_Input_
◇ ◇ ◇

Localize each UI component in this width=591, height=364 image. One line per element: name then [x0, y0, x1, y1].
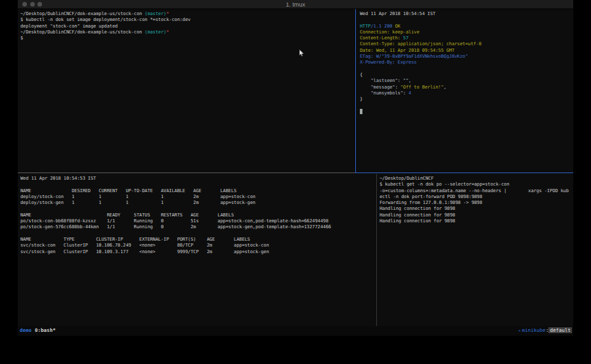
text-segment: Connection: keep-alive — [360, 30, 420, 35]
pane-bottom-left-kubectl-get[interactable]: Wed 11 Apr 2018 10:54:53 ISTNAME DESIRED… — [18, 174, 376, 326]
terminal-line: $ kubectl -n dok set image deployment/st… — [20, 17, 355, 23]
text-segment: $ kubectl get -n dok po --selector=app=s… — [380, 182, 510, 187]
window-title: 1. tmux — [286, 1, 305, 8]
text-segment: $ kubectl -n dok set image deployment/st… — [20, 17, 190, 22]
terminal-line: X-Powered-By: Express — [360, 60, 573, 66]
terminal-line: Wed 11 Apr 2018 10:54:54 IST — [360, 11, 573, 17]
terminal-line: Content-Type: application/json; charset=… — [360, 41, 573, 47]
text-segment: Content-Type: application/json; charset=… — [360, 41, 481, 47]
terminal-line: ectl -n dok port-forward POD 9898:9898 — [380, 194, 573, 200]
pane-top-left-shell[interactable]: ~/Desktop/DublinCNCF/dok-example-us/stoc… — [18, 9, 355, 173]
terminal-line: svc/stock-con ClusterIP 10.106.78.249 <n… — [20, 243, 376, 249]
text-segment: ~/Desktop/DublinCNCF/dok-example-us/stoc… — [20, 30, 144, 35]
terminal-line: $ kubectl get -n dok po --selector=app=s… — [380, 182, 573, 188]
text-segment: OK — [392, 24, 400, 29]
text-segment: } — [360, 96, 362, 102]
terminal-line — [360, 109, 573, 115]
session-name[interactable]: demo — [20, 327, 32, 333]
text-segment: NAME READY STATUS RESTARTS AGE LABELS — [20, 212, 234, 218]
close-button[interactable] — [22, 2, 27, 7]
text-segment: NAME TYPE CLUSTER-IP EXTERNAL-IP PORT(S)… — [20, 237, 250, 242]
text-segment: { — [360, 72, 362, 77]
terminal-line: Handling connection for 9898 — [380, 206, 573, 212]
text-segment: svc/stock-gen ClusterIP 10.109.3.177 <no… — [20, 249, 269, 254]
terminal-line: ~/Desktop/DublinCNCF/dok-example-us/stoc… — [20, 11, 355, 17]
text-segment: svc/stock-con ClusterIP 10.106.78.249 <n… — [20, 243, 269, 248]
terminal-line: Handling connection for 9898 — [380, 218, 573, 224]
terminal-line — [20, 206, 376, 212]
text-segment: "Off to Berlin!" — [401, 85, 444, 90]
text-segment: po/stock-con-bb68f88fd-kzsxz 1/1 Running… — [20, 218, 328, 224]
terminal-line: "numsymbols": 4 — [360, 91, 573, 96]
terminal-line: $ — [20, 35, 355, 41]
terminal-line: ~/Desktop/DublinCNCF/dok-example-us/stoc… — [20, 30, 355, 35]
pane-top-right-http-response[interactable]: Wed 11 Apr 2018 10:54:54 ISTHTTP/1.1 200… — [355, 9, 573, 173]
zoom-button[interactable] — [37, 2, 42, 7]
text-segment — [360, 109, 362, 114]
terminal-line: HTTP/1.1 200 OK — [360, 24, 573, 30]
text-segment: (master) — [144, 30, 166, 35]
text-segment: Content-Length: — [360, 35, 403, 41]
terminal-line — [20, 231, 376, 237]
terminal-line: deployment "stock-con" image updated — [20, 24, 355, 30]
terminal-line: } — [360, 96, 573, 102]
text-segment: Date: Wed, 11 Apr 2018 09:54:55 GMT — [360, 48, 454, 53]
text-segment: Handling connection for 9898 — [380, 206, 455, 211]
text-segment: deploy/stock-con 1 1 1 1 2m app=stock-co… — [20, 194, 255, 199]
text-segment: ETag: W/"39-0xBPf9aF1dXVNkhsxoBQgJ8vKzo" — [360, 54, 468, 59]
terminal-line: "message": "Off to Berlin!", — [360, 85, 573, 91]
text-segment: NAME DESIRED CURRENT UP-TO-DATE AVAILABL… — [20, 188, 236, 193]
text-segment: /1.1 200 — [370, 24, 392, 29]
text-segment: , — [444, 85, 447, 90]
terminal-line: Connection: keep-alive — [360, 30, 573, 35]
text-segment: Handling connection for 9898 — [380, 212, 455, 218]
terminal-line: po/stock-gen-576cc688bb-44kmn 1/1 Runnin… — [20, 224, 376, 230]
text-segment: ~/Desktop/DublinCNCF/dok-example-us/stoc… — [20, 11, 144, 16]
terminal-line: svc/stock-gen ClusterIP 10.109.3.177 <no… — [20, 249, 376, 255]
terminal-line: "lastseen": "", — [360, 78, 573, 84]
kube-context: minikube — [522, 327, 546, 333]
terminal-line: deploy/stock-con 1 1 1 1 2m app=stock-co… — [20, 194, 376, 200]
traffic-lights — [22, 2, 42, 7]
text-segment: $ — [20, 35, 23, 41]
text-segment: deploy/stock-gen 1 1 1 1 2m app=stock-ge… — [20, 200, 255, 205]
text-segment: 57 — [403, 35, 408, 41]
desktop-screen: 1. tmux ~/Desktop/DublinCNCF/dok-example… — [0, 0, 591, 364]
terminal-line: { — [360, 72, 573, 78]
text-segment: 4 — [408, 91, 411, 96]
text-segment: "message": — [360, 85, 401, 90]
text-segment: "lastseen": "", — [360, 78, 411, 83]
minimize-button[interactable] — [30, 2, 35, 7]
text-segment: X-Powered-By: Express — [360, 60, 416, 65]
text-segment: "numsymbols": — [360, 91, 408, 96]
terminal-line: -o=custom-columns=:metadata.name --no-he… — [380, 188, 573, 194]
text-segment: ectl -n dok port-forward POD 9898:9898 — [380, 194, 482, 199]
window-titlebar[interactable]: 1. tmux — [18, 0, 573, 9]
text-segment: HTTP — [360, 24, 370, 29]
terminal-line — [360, 17, 573, 23]
status-right: ✳ minikube : default — [518, 327, 572, 333]
terminal-line — [360, 66, 573, 72]
text-segment: * — [166, 30, 169, 35]
window-tab-bash[interactable]: 0:bash* — [35, 327, 56, 333]
status-left: demo 0:bash* — [20, 327, 56, 333]
terminal-line: Forwarding from 127.0.0.1:9898 -> 9898 — [380, 200, 573, 206]
tmux-status-bar: demo 0:bash* ✳ minikube : default — [18, 326, 573, 336]
terminal-line: po/stock-con-bb68f88fd-kzsxz 1/1 Running… — [20, 218, 376, 224]
text-segment: Forwarding from 127.0.0.1:9898 -> 9898 — [380, 200, 482, 205]
pane-bottom-right-port-forward[interactable]: ~/Desktop/DublinCNCF$ kubectl get -n dok… — [376, 174, 573, 326]
terminal-line: Date: Wed, 11 Apr 2018 09:54:55 GMT — [360, 48, 573, 54]
text-segment: Wed 11 Apr 2018 10:54:53 IST — [20, 176, 96, 181]
kubernetes-helm-icon: ✳ — [518, 328, 521, 333]
terminal-line: deploy/stock-gen 1 1 1 1 2m app=stock-ge… — [20, 200, 376, 206]
text-segment: Handling connection for 9898 — [380, 218, 455, 224]
terminal-line — [360, 102, 573, 108]
text-segment: po/stock-gen-576cc688bb-44kmn 1/1 Runnin… — [20, 224, 331, 230]
terminal-line: NAME TYPE CLUSTER-IP EXTERNAL-IP PORT(S)… — [20, 237, 376, 243]
tmux-content: ~/Desktop/DublinCNCF/dok-example-us/stoc… — [18, 9, 573, 326]
terminal-line: Content-Length: 57 — [360, 35, 573, 41]
terminal-window: 1. tmux ~/Desktop/DublinCNCF/dok-example… — [18, 0, 573, 336]
terminal-line: ~/Desktop/DublinCNCF — [380, 176, 573, 182]
terminal-line: NAME READY STATUS RESTARTS AGE LABELS — [20, 212, 376, 218]
text-segment: -o=custom-columns=:metadata.name --no-he… — [380, 188, 569, 193]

◇ ◇ ◇

_What you have to do_
Word for word and without any pictures, return all of the lines above.

_Solution for this exercise_
Localize each UI component in this width=591, height=364 image. One line per element: name then [x0, y0, x1, y1].
text-segment: Connection: keep-alive — [360, 30, 420, 35]
pane-bottom-left-kubectl-get[interactable]: Wed 11 Apr 2018 10:54:53 ISTNAME DESIRED… — [18, 174, 376, 326]
terminal-line: $ kubectl -n dok set image deployment/st… — [20, 17, 355, 23]
text-segment: $ kubectl get -n dok po --selector=app=s… — [380, 182, 510, 187]
window-title: 1. tmux — [286, 1, 305, 8]
text-segment: $ kubectl -n dok set image deployment/st… — [20, 17, 190, 22]
terminal-line: X-Powered-By: Express — [360, 60, 573, 66]
terminal-line: Wed 11 Apr 2018 10:54:54 IST — [360, 11, 573, 17]
terminal-line: Content-Type: application/json; charset=… — [360, 41, 573, 47]
text-segment: Content-Type: application/json; charset=… — [360, 41, 481, 47]
terminal-line: ectl -n dok port-forward POD 9898:9898 — [380, 194, 573, 200]
pane-top-left-shell[interactable]: ~/Desktop/DublinCNCF/dok-example-us/stoc… — [18, 9, 355, 173]
terminal-line: svc/stock-con ClusterIP 10.106.78.249 <n… — [20, 243, 376, 249]
text-segment: ~/Desktop/DublinCNCF/dok-example-us/stoc… — [20, 30, 144, 35]
terminal-line: $ kubectl get -n dok po --selector=app=s… — [380, 182, 573, 188]
text-segment: OK — [392, 24, 400, 29]
text-segment: } — [360, 96, 362, 102]
terminal-line — [360, 109, 573, 115]
session-name[interactable]: demo — [20, 327, 32, 333]
text-segment: NAME READY STATUS RESTARTS AGE LABELS — [20, 212, 234, 218]
close-button[interactable] — [22, 2, 27, 7]
text-segment: NAME TYPE CLUSTER-IP EXTERNAL-IP PORT(S)… — [20, 237, 250, 242]
text-segment: { — [360, 72, 362, 77]
terminal-line: Handling connection for 9898 — [380, 206, 573, 212]
text-segment: svc/stock-gen ClusterIP 10.109.3.177 <no… — [20, 249, 269, 254]
terminal-line: ~/Desktop/DublinCNCF/dok-example-us/stoc… — [20, 11, 355, 17]
text-segment: svc/stock-con ClusterIP 10.106.78.249 <n… — [20, 243, 269, 248]
terminal-line: Handling connection for 9898 — [380, 218, 573, 224]
terminal-line — [20, 206, 376, 212]
text-segment: "Off to Berlin!" — [401, 85, 444, 90]
text-segment: po/stock-con-bb68f88fd-kzsxz 1/1 Running… — [20, 218, 328, 224]
terminal-line: "numsymbols": 4 — [360, 91, 573, 96]
terminal-line: $ — [20, 35, 355, 41]
terminal-line: ~/Desktop/DublinCNCF/dok-example-us/stoc… — [20, 30, 355, 35]
pane-top-right-http-response[interactable]: Wed 11 Apr 2018 10:54:54 ISTHTTP/1.1 200… — [355, 9, 573, 173]
zoom-button[interactable] — [37, 2, 42, 7]
text-segment — [360, 109, 362, 114]
terminal-line: HTTP/1.1 200 OK — [360, 24, 573, 30]
text-segment: (master) — [144, 30, 166, 35]
text-segment: Content-Length: — [360, 35, 403, 41]
terminal-line — [20, 231, 376, 237]
terminal-line: deployment "stock-con" image updated — [20, 24, 355, 30]
terminal-line: } — [360, 96, 573, 102]
text-segment: Date: Wed, 11 Apr 2018 09:54:55 GMT — [360, 48, 454, 53]
text-segment: Handling connection for 9898 — [380, 206, 455, 211]
text-segment: deploy/stock-con 1 1 1 1 2m app=stock-co… — [20, 194, 255, 199]
text-segment: ETag: W/"39-0xBPf9aF1dXVNkhsxoBQgJ8vKzo" — [360, 54, 468, 59]
terminal-line: "message": "Off to Berlin!", — [360, 85, 573, 91]
text-segment: NAME DESIRED CURRENT UP-TO-DATE AVAILABL… — [20, 188, 236, 193]
text-segment: /1.1 200 — [370, 24, 392, 29]
text-segment: , — [444, 85, 447, 90]
terminal-line: Connection: keep-alive — [360, 30, 573, 35]
text-segment: Handling connection for 9898 — [380, 212, 455, 218]
terminal-line: po/stock-gen-576cc688bb-44kmn 1/1 Runnin… — [20, 224, 376, 230]
text-segment: ~/Desktop/DublinCNCF/dok-example-us/stoc… — [20, 11, 144, 16]
terminal-line: svc/stock-gen ClusterIP 10.109.3.177 <no… — [20, 249, 376, 255]
terminal-line: "lastseen": "", — [360, 78, 573, 84]
kube-context: minikube — [522, 327, 546, 333]
terminal-line: deploy/stock-con 1 1 1 1 2m app=stock-co… — [20, 194, 376, 200]
traffic-lights — [22, 2, 42, 7]
text-segment: $ — [20, 35, 23, 41]
text-segment: deploy/stock-gen 1 1 1 1 2m app=stock-ge… — [20, 200, 255, 205]
text-segment: 57 — [403, 35, 408, 41]
desktop-screen: 1. tmux ~/Desktop/DublinCNCF/dok-example… — [0, 0, 591, 364]
terminal-line: { — [360, 72, 573, 78]
text-segment: 4 — [408, 91, 411, 96]
text-segment: "message": — [360, 85, 401, 90]
text-segment: "lastseen": "", — [360, 78, 411, 83]
minimize-button[interactable] — [30, 2, 35, 7]
text-segment: X-Powered-By: Express — [360, 60, 416, 65]
text-segment: "numsymbols": — [360, 91, 408, 96]
terminal-line: -o=custom-columns=:metadata.name --no-he… — [380, 188, 573, 194]
text-segment: ectl -n dok port-forward POD 9898:9898 — [380, 194, 482, 199]
window-titlebar[interactable]: 1. tmux — [18, 0, 573, 9]
text-segment: HTTP — [360, 24, 370, 29]
terminal-line — [360, 17, 573, 23]
status-right: ✳ minikube : default — [518, 327, 572, 333]
terminal-line — [360, 66, 573, 72]
text-segment: * — [166, 30, 169, 35]
window-tab-bash[interactable]: 0:bash* — [35, 327, 56, 333]
status-left: demo 0:bash* — [20, 327, 56, 333]
terminal-line: Forwarding from 127.0.0.1:9898 -> 9898 — [380, 200, 573, 206]
tmux-status-bar: demo 0:bash* ✳ minikube : default — [18, 326, 573, 336]
terminal-line: po/stock-con-bb68f88fd-kzsxz 1/1 Running… — [20, 218, 376, 224]
text-segment: Forwarding from 127.0.0.1:9898 -> 9898 — [380, 200, 482, 205]
pane-bottom-right-port-forward[interactable]: ~/Desktop/DublinCNCF$ kubectl get -n dok… — [376, 174, 573, 326]
terminal-line: Date: Wed, 11 Apr 2018 09:54:55 GMT — [360, 48, 573, 54]
text-segment: Wed 11 Apr 2018 10:54:53 IST — [20, 176, 96, 181]
kubernetes-helm-icon: ✳ — [518, 328, 521, 333]
terminal-line: deploy/stock-gen 1 1 1 1 2m app=stock-ge… — [20, 200, 376, 206]
text-segment: Handling connection for 9898 — [380, 218, 455, 224]
terminal-line — [360, 102, 573, 108]
text-segment: po/stock-gen-576cc688bb-44kmn 1/1 Runnin… — [20, 224, 331, 230]
terminal-line: NAME TYPE CLUSTER-IP EXTERNAL-IP PORT(S)… — [20, 237, 376, 243]
tmux-content: ~/Desktop/DublinCNCF/dok-example-us/stoc… — [18, 9, 573, 326]
terminal-line: Content-Length: 57 — [360, 35, 573, 41]
terminal-window: 1. tmux ~/Desktop/DublinCNCF/dok-example… — [18, 0, 573, 336]
terminal-line: ~/Desktop/DublinCNCF — [380, 176, 573, 182]
terminal-line: NAME READY STATUS RESTARTS AGE LABELS — [20, 212, 376, 218]
text-segment: -o=custom-columns=:metadata.name --no-he… — [380, 188, 569, 193]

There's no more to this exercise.